Seize milliards de dollars de profits
Seize milliards pour un chiffre d’affaires de 205 milliards de dollars! Après treize milliards de dollars de profits en 2020! Total Energie a aujourd’hui toutes les raisons d’attiser les critiques, les jalousies, et les exigences d’investir encore plus dans la lutte contre le réchauffement climatique. Dans le viseur de ceux qui accusent le géant français de tous les maux? Sa présence maintenue en Russie (où Total reste actionnaire de plusieurs entreprises pétrolières russes, et demeure l’un des opérateurs de l’immense projet Arctic LNG 2 située sur la péninsule sibérienne de Gyndan) en pleine guerre en Ukraine, et son manque d’ambitions en matière de transition énergétique.

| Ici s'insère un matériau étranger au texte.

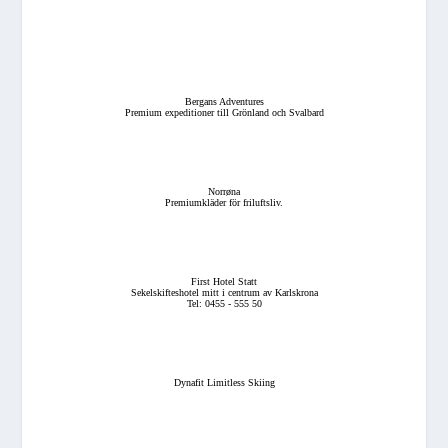
Bergans Adventures
Premium expeditioner till Grönland och Svalbard
Norrøna
Premiumkläder för friluftsliv.
First Hotel Statt
Sekelskifteshotel mitt i centrum av Karlskrona
Tel: 0455 - 555 50
Dynafit Limitless Skiing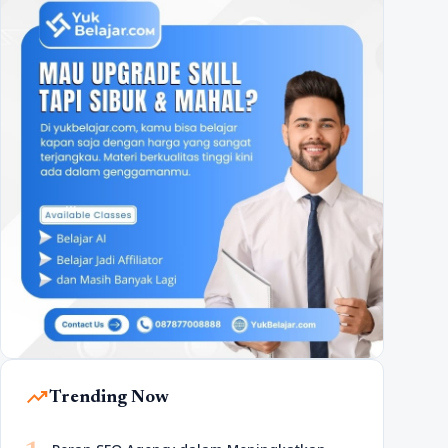
trending_up
Trending Now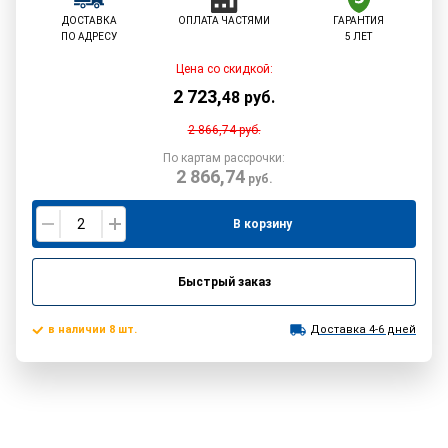
ДОСТАВКА
ОПЛАТА ЧАСТЯМИ
ГАРАНТИЯ
ПО АДРЕСУ
5 ЛЕТ
Цена со скидкой:
2 723
,
48
руб.
2 866,74
руб.
По картам рассрочки:
2 866,74
руб.
В корзину
Быстрый заказ
в наличии 8 шт.
Доставка 4-6 дней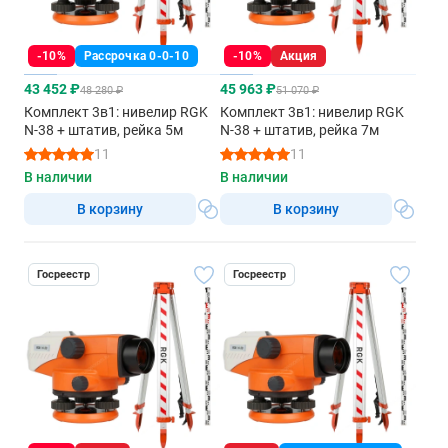
-10%
Рассрочка 0-0-10
-10%
Акция
43 452 ₽
45 963 ₽
48 280 ₽
51 070 ₽
Комплект 3в1: нивелир RGK
Комплект 3в1: нивелир RGK
N-38 + штатив, рейка 5м
N-38 + штатив, рейка 7м
11
11
В наличии
В наличии
В корзину
В корзину
Госреестр
Госреестр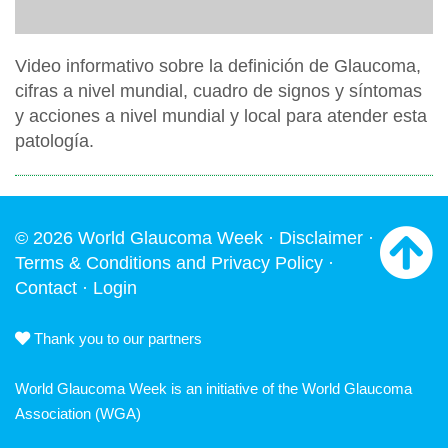
Video informativo sobre la definición de Glaucoma,
cifras a nivel mundial, cuadro de signos y síntomas
y acciones a nivel mundial y local para atender esta
patología.
© 2026 World Glaucoma Week ·
Disclaimer
·
Terms & Conditions and Privacy Policy
·
Contact
·
Login
Thank you to our partners
World Glaucoma Week is an initiative of the
World Glaucoma
Association
(WGA)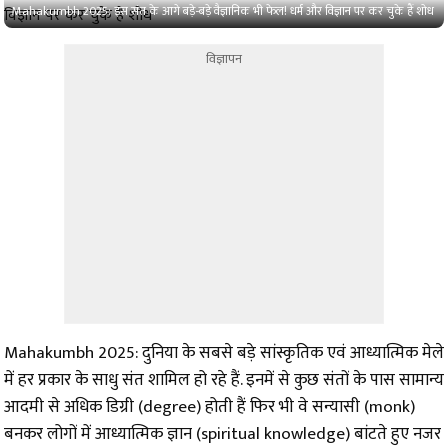
Mahakumbh 2025: इस संत के आगे बड़े-बड़े वैज्ञानिक भी फेल! धर्म और विज्ञान पर कर चुके हैं शोध
विज्ञापन
Mahakumbh 2025: दुनिया के सबसे बड़े सांस्कृतिक एवं आध्यात्मिक मेले
में हर प्रकार के साधु संत शामिल हो रहे हैं. इनमें से कुछ संतों के पास सामान्य
आदमी से अधिक डिग्री (degree) होती हैं फिर भी वे सन्यासी (monk)
बनकर लोगों में आध्यात्मिक ज्ञान (spiritual knowledge) बांटते हुए नजर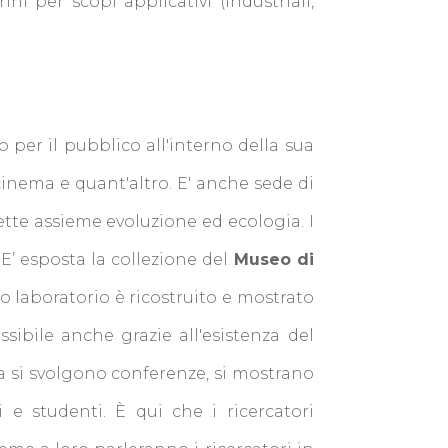
ni per scopi applicativi (industriali,
 per il pubblico all'interno della sua
, cinema e quant'altro. E' anche sede di
ette assieme evoluzione ed ecologia. I
E’ esposta la collezione del
Museo di
suo laboratorio è ricostruito e mostrato
ssibile anche grazie all'esistenza del
sa si svolgono conferenze, si mostrano
 e studenti. È qui che i ricercatori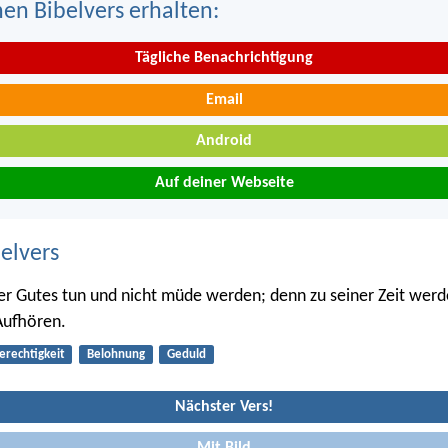
nen Bibelvers erhalten:
Tägliche Benachrichtigung
Email
Android
Auf deiner Webseite
belvers
er Gutes tun und nicht müde werden; denn zu seiner Zeit werd
Aufhören.
erechtigkeit
Belohnung
Geduld
Nächster Vers!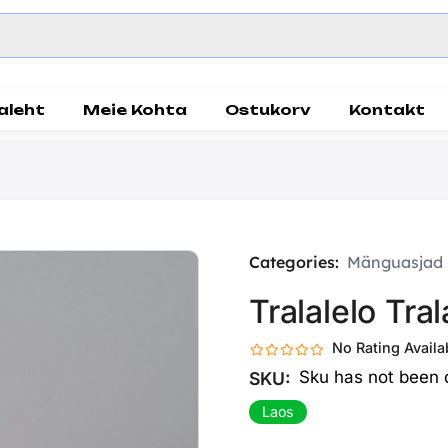
aleht
Meie Kohta
Ostukorv
Kontakt
Categories:
Mänguasjad
Tralalelo Tra
No Rating Availa
Sku has not been 
SKU:
Laos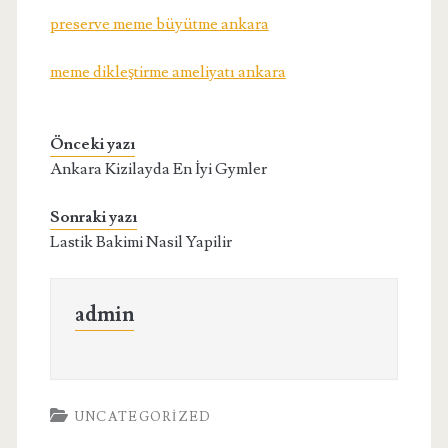
preserve meme büyütme ankara
meme dikleştirme ameliyatı ankara
Önceki yazı
Ankara Kizilayda En İyi Gymler
Sonraki yazı
Lastik Bakimi Nasil Yapilir
admin
UNCATEGORIZED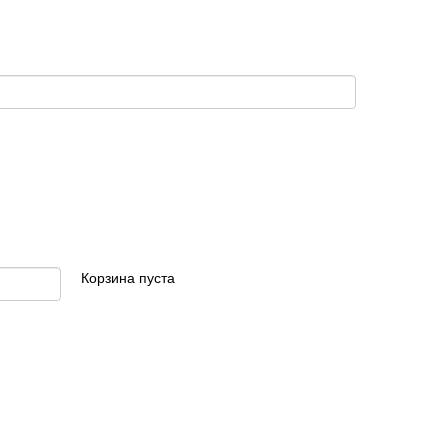
Корзина пуста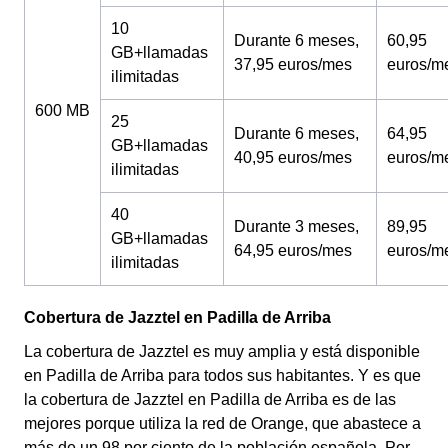
10
Durante 6 meses,
60,95
GB+llamadas
37,95 euros/mes
euros/m
ilimitadas
600 MB
25
Durante 6 meses,
64,95
GB+llamadas
40,95 euros/mes
euros/m
ilimitadas
40
Durante 3 meses,
89,95
GB+llamadas
64,95 euros/mes
euros/m
ilimitadas
Cobertura de Jazztel en Padilla de Arriba
La cobertura de Jazztel es muy amplia y está disponible
en Padilla de Arriba para todos sus habitantes. Y es que
la cobertura de Jazztel en Padilla de Arriba es de las
mejores porque utiliza la red de Orange, que abastece a
más de un 98 por ciento de la población española. Por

Un plan «climat» rejeté par neuf actionnaires
«Le groupe n’a pas chiffré ni expliqué comment il souhaite diminuer les émissions de CO2 pour 2030 au niveau mondial» a regretté mercredi la porte-parole d’un des neuf actionnaires importants qui ont refusé de voter son «plan climat». Des investisseurs français importants comme le Crédit Mutuel ou la Financière de l’Echiquier ont dit «non» à la direction du groupe qui vient quand même de prendre un nouveau virage «vert»: Total a renoncé en février à un projet pétrolier dans le Golfe du Mexique, préférant acquérir le conglomérat américain SunPower spécialisé dans l’énergie solaire. «Total climate criminal», «Retrait Total de Russie», «Stop projets énergies fossiles»… Tous ces slogans ont été entonnés par environ 250 activistes d’ONG telles que de Greenpeace ou «Les amis de la terre» à l’entrée de la salle Pleyel où se tenait l’AG à huis clos de l’entreprise. Avec, en prime, l'accusation de s'enrichir sur le dos de l'Ukraine: le président Ukrainien Volodymyr Zelensky a plusieurs fois exigé le retrait de Total de Russie, l'accusant de s'enrichir sur le dos de son pays grâce à la flambée du prix du baril qui atteignait 113 dollars ce 25 mars.
Retrait de Birmanie
Total criminel? Dans un autre pays, l’argument a fait mouche. En janvier, la direction du géant pétrolier a décidé de se retirer de Birmanie, sous la coupe des généraux depuis le coup d’Éftat militaire de février 2021. Total y exploitait le gazoduc de Yadana, important pour le pays et ses voisins. Ses craintes pour sa réputation l’ont donc emporté. Mais en Russie, les enjeux financiers sont d’une toute autre taille. Le coût du projet Arctic 2 est estimé à 22 milliards de dollars, dont dix milliards ont été co-empruntés par Total et son partenaire Novatek fin 2021.
Total accusé, mais incontournable
Pas question toutefois pour l’Union européenne de se fâcher avec une entreprise… dont dépend largement son avenir énergétique. Total est en effet le numéro deux mondial du gaz liquéfié, dont le continent dépend tellement pour se substituer aux hydrocarbures russes. C’est d’ailleurs pour cela que la firme a investi dans Arctic 2, destiné à produire du gaz LNG. En pleines tractations sur l’arrêt des importations de gaz russe, et sur un embargo pétrolier que refuse toujours la Hongrie, l’UE a donc un besoin crucial de Total comme du géant néerlandais Shell pour diversifier ses approvisionnements. Les profits pétroliers du géant français sont peut-être intenables face à l’opinion publique. Mais ils lui garantissent un très puissant levier, face aux gouvernements européens et à ses opposants.